Sidang Etik DKPP RI di KPU Kalteng Terkait Pengaduan PMII
Sidang etik Dewan Kehormatan Penyelenggara Pemilu (DKPP) RI berlangsung di KPU Kalimantan Tengah (Kalteng), Palangka Raya, pada Kamis (11/9/2025). Sidang dengan nomor perkara 183-PKE-DKPP/VIII/2025 ini merupakan tindak lanjut dari pengaduan yang diajukan oleh Pergerakan Mahasiswa Islam Indonesia (PMII) Kalteng terhadap Badan Pengawas Pemilu (Bawaslu) Kalteng. PMII menilai Bawaslu tidak profesional dalam menangani kasus operasi tangkap tangan (OTT) politik uang dalam Pilkada Barito Utara.

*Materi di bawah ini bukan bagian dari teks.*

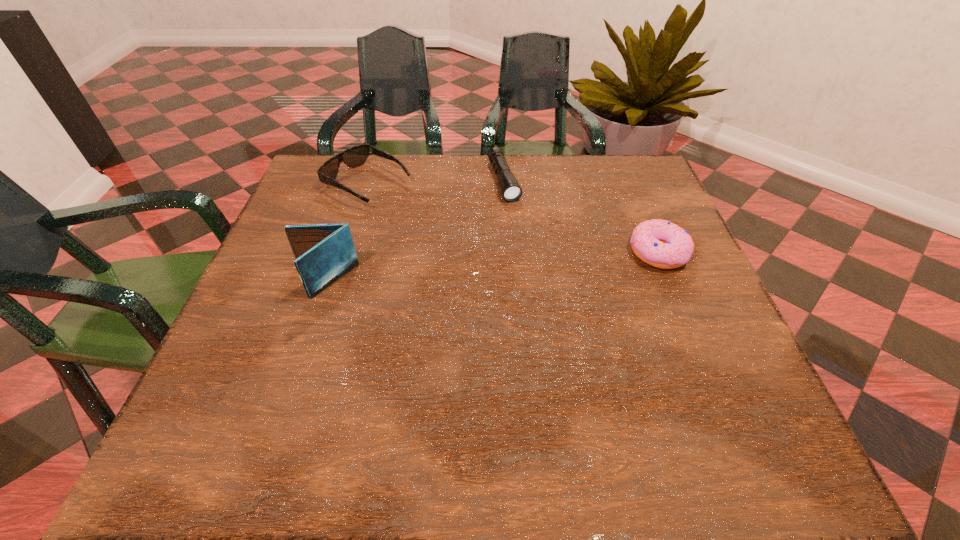 Where is `free point between the rightmost object and the second object from right to left`? free point between the rightmost object and the second object from right to left is located at coordinates (581, 217).

Where is `free space between the doughnut and the wallet`? free space between the doughnut and the wallet is located at coordinates (491, 267).

Find the location of `free area in between the doughnut and the sunglasses`. free area in between the doughnut and the sunglasses is located at coordinates (514, 219).

Identify which object is the closest to the sunglasses. Please provide its 2D coordinates. Your answer should be formatted as a tuple, i.e. [(x, y)], where the tuple contains the x and y coordinates of a point satisfying the conditions above.

[(324, 253)]

Identify the location of the third closest object to the wallet. (662, 244).

The image size is (960, 540). Identify the location of free space that satisfies the following two spatial constraints: 1. on the back side of the flashlight; 2. on the left side of the sunglasses. (370, 180). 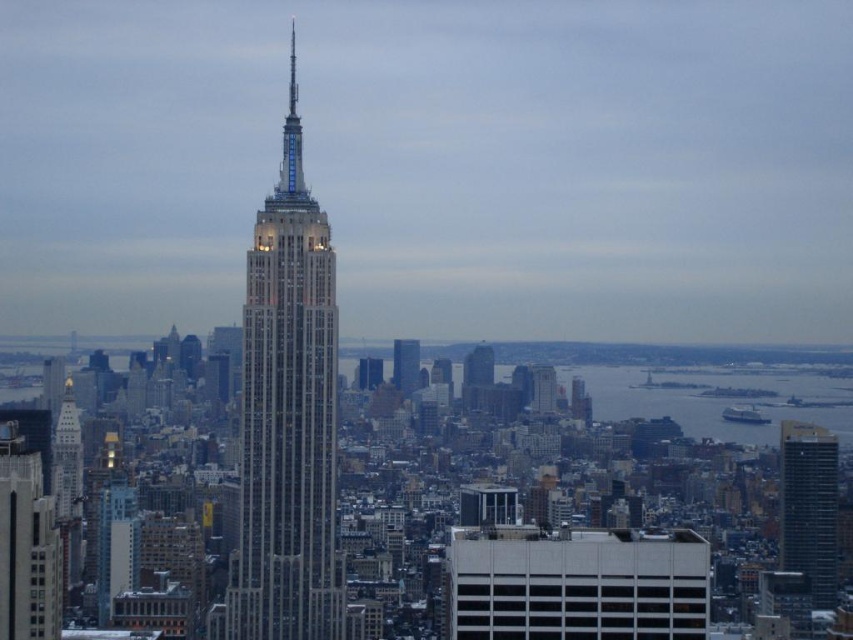 You are a tourist standing in the city and want to take a photo of both the white marble skyscraper at center and the glassy reflective skyscraper at center. Which one should you position to the left side of your camera frame to include both in the photo?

Menanggapi keluhan tersebut, Ketua Bawaslu Kalteng Satriadi menyatakan bahwa lembaganya bekerja sesuai aturan yang berlaku. Ia menegaskan bahwa Bawaslu selalu memperhatikan bukti dan kesaksian serta melibatkan Sentra Gakkumdu dalam penanganan laporan pidana pemilihan.
Terkait kritik atas tidak hadirnya Deden alias Muhammad Al-Ghazali Rahman, yang telah terbukti bersalah secara pidana dan disebut sebagai bagian dari tim kampanye Paslon 02, Satriadi menjelaskan bahwa beban pembuktian tetap ada di pihak pelapor. Meski demikian, Bawaslu tetap mencari keterangan tambahan dan menambah saksi dari pihak lain. Deden saat itu sedang diproses dalam laporan lain di Bawaslu Barito Utara, dan Bawaslu juga meminta masukan dari kepolisian di Sentra Gakkumdu Barito Utara.

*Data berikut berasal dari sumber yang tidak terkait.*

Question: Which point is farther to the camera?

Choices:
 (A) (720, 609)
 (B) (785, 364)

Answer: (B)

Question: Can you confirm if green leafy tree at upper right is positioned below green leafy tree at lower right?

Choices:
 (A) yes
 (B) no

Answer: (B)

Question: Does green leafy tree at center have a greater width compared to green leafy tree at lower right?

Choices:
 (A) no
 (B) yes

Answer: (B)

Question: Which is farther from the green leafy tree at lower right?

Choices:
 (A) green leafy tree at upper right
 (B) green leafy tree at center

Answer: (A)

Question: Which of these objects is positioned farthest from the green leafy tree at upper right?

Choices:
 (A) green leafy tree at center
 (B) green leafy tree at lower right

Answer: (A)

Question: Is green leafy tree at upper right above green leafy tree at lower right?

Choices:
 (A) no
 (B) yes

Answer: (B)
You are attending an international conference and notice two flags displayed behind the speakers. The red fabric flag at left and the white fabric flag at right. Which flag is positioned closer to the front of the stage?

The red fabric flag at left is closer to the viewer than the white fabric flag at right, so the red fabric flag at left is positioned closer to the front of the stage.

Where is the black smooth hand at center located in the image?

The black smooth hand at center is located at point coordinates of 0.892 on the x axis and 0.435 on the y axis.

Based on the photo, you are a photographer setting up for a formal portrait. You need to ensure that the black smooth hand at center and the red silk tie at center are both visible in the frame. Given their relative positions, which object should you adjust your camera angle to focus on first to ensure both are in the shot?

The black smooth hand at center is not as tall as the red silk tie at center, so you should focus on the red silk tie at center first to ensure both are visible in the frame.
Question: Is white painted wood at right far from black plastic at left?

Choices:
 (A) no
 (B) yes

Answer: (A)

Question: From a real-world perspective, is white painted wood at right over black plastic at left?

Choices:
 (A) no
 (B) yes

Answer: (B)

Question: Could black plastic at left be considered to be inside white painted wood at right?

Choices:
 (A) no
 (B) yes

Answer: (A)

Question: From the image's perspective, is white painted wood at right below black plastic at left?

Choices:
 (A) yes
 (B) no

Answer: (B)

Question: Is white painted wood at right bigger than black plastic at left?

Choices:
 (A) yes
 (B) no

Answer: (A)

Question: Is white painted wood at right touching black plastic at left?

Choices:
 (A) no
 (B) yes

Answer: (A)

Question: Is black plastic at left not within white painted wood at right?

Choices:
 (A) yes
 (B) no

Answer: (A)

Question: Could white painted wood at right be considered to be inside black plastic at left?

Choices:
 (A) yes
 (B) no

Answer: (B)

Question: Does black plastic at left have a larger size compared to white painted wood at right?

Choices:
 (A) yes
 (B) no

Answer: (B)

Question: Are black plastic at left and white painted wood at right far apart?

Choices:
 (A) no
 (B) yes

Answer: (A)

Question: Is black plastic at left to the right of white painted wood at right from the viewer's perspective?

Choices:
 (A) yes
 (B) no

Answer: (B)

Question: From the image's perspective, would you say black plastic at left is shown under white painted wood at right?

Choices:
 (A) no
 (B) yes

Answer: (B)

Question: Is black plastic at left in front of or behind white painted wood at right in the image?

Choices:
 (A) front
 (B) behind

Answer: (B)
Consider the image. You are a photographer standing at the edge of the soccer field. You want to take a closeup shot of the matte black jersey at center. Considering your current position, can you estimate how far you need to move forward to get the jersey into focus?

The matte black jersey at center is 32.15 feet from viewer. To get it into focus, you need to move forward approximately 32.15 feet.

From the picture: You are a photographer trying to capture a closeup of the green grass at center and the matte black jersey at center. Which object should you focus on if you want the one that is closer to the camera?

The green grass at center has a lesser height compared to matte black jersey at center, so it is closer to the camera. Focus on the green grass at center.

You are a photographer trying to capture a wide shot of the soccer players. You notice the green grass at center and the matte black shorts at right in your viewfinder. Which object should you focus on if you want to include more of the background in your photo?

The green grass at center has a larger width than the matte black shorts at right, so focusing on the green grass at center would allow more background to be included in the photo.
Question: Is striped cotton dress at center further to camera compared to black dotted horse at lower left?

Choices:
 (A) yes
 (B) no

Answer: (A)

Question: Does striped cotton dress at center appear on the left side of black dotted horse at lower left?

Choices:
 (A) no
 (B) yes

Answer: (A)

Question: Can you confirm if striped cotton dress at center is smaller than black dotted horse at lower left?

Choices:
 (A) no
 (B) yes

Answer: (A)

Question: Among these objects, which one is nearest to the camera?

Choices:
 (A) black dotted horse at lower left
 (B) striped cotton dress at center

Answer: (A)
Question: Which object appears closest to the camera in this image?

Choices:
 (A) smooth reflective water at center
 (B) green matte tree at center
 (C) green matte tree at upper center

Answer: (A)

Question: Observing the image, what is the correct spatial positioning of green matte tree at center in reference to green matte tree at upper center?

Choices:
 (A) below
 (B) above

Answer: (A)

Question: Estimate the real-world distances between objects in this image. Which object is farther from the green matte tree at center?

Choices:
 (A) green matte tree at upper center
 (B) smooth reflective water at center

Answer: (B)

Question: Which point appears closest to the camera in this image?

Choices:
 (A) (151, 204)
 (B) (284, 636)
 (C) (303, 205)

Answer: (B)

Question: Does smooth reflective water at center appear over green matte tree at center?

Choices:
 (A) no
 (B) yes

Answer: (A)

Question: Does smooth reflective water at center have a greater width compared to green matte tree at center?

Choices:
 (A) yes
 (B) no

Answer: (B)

Satriadi menegaskan bahwa semua penjelasan telah diberikan dalam persidangan, dan kini hanya menunggu putusan DKPP. Ia juga mengimbau masyarakat Kalteng untuk tetap percaya pada integritas lembaga pengawas pemilu. Menurutnya, Bawaslu tetap independen, netral, dan menjaga integritas dalam menjalankan tugas pengawasan serta penanganan pelanggaran, tanpa terpengaruh opini publik.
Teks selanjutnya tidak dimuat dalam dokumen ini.